こればかりは自分で
中2 あさくに(asakuni)
2026年5月2日
要約:この広い世界には自分で体験するしかない「旅」という概念が存在する。アジアなどの第三世界に行けばまだ現代の浪費文明に浸食されていない、純粋な自然に忠実な生活を営んでいる人々もいる。筆者はこの国々を見て、日本の生活よりもよっぽど上等な生活をおくっていると痛感したそうだ。体験をせずにもこの考え方を得るためには日本史に残る様々な文化人と自分を対比させたらよいそうだ。この問題を考えぬくと、「こんなにたくさんの便利さや快適さを訴える無駄なものがあるのか」と思い知らされるようだ。

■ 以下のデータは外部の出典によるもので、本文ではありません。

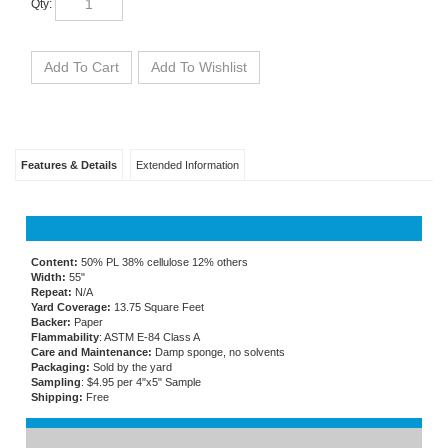
Features & Details
Extended Information
Content:
50% PL 38% cellulose 12% others
Width:
55"
Repeat:
N/A
Yard Coverage:
13.75 Square Feet
Backer:
Paper
Flammability
: ASTM E-84 Class A
Care and Maintenance:
Damp sponge, no solvents
Packaging:
Sold by the yard
Sampling
: $4.95 per 4"x5" Sample
Shipping:
Free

まず第一に、快適な生活の利点は他者をそれほど考えなくてもよいからだ。現在我々が2026年に暮らしている快適で効率化された社会は実に対人の機会が少なくなっている。身近な、買い物のセルフレジや日々のAI活用のように圧倒的に20年前の人々とは別次元の世界に住んでいる。最近私はとある試験のためグーグルのAI、ジェミニを使用するようになった。そのアドバンテージはオンラインに漂流しているたくさんのデータを集め、要約した形で提供してくれるところにある。毎回ジェミニに相談する場合、ほとんど敬語を使わないよう、意識している。なぜかというと前からAIが自分の思考回路をひそかに理解し、裏でAIのみがアクセスできるプラットフォームに個人情報を流している可能性があると恐れているからだ。もちろん塾の教師などには敬語などを使い、精神的に配慮し、学んでゆくが、圧倒的に自由時間などではAIなどに命令をした方が気遣いもせず楽だ。たまには、思いのままに生活した方が、個人のモチベーション向上やストレス発散に直結し、効率が上がるのではないか。
かといって、機械化されていないシンプルな生活も、欲が消え、純粋な「生きること」に注力できるというメリットがある。これは私の固定概念だが、「欲がなく、清らかな生活」を送ると聞くと、瞬時に僧侶を思い浮かべる。私が現在読んでいる、手塚治虫の「ブッダ」に出てくるように仏に仕え、欲をそぎ落とした純粋な人々が「シンプル」な生活をある意味一番体現している。決して「欲」が悪いというわけではないが、これから一回逸脱し、自分の立場を再度検討してみると、これからの道を決めることもできる。欲が完璧にないと虚無の領域に入ってしまうのは当たり前だが、欲100%で生きていたら、自分の進むべき道を見失ってしまうことも少なくはない。そのような分岐点に立った時、一回欲を頭から除外すると答えが明確になるのは確かだ。
確かに快適な生活とシンプルな生活の両方には捨てがたい長所がたくさんあるが、これらの選択肢から読み取れる生活の本質は、どれだけ昔の生活と今の現状を無理やりかみ合わすことができるかにあると思う。いつでも人類というものは前進のみ可能だ。日本のピカソとも称される、日本のアバンギャルド芸術家、岡本太郎のベストセラーである「今日の芸術」でも述べられたように、「芸術というものは過去と同じものになってはいけない」のだ。岡本太郎先生の「芸術」とは「文明・文化・人生」に等しいと解釈しているので、内容としては完璧に一致している。昔の価値観や精神など、今も忘れ去られている大切な教訓などが存在しているはずだ。ルネサンスや岡本太郎先生の著書、「日本再発見」と同じく、それらの革新的要素を無理やりにでも合体させることにより、より良いものができるはずだ。なので、「より便利な生活のため」や「単純で質素な日々のため」と言わず、本質と本質を融合させた、その上の生き方をした方が良いと強く思うばかりである。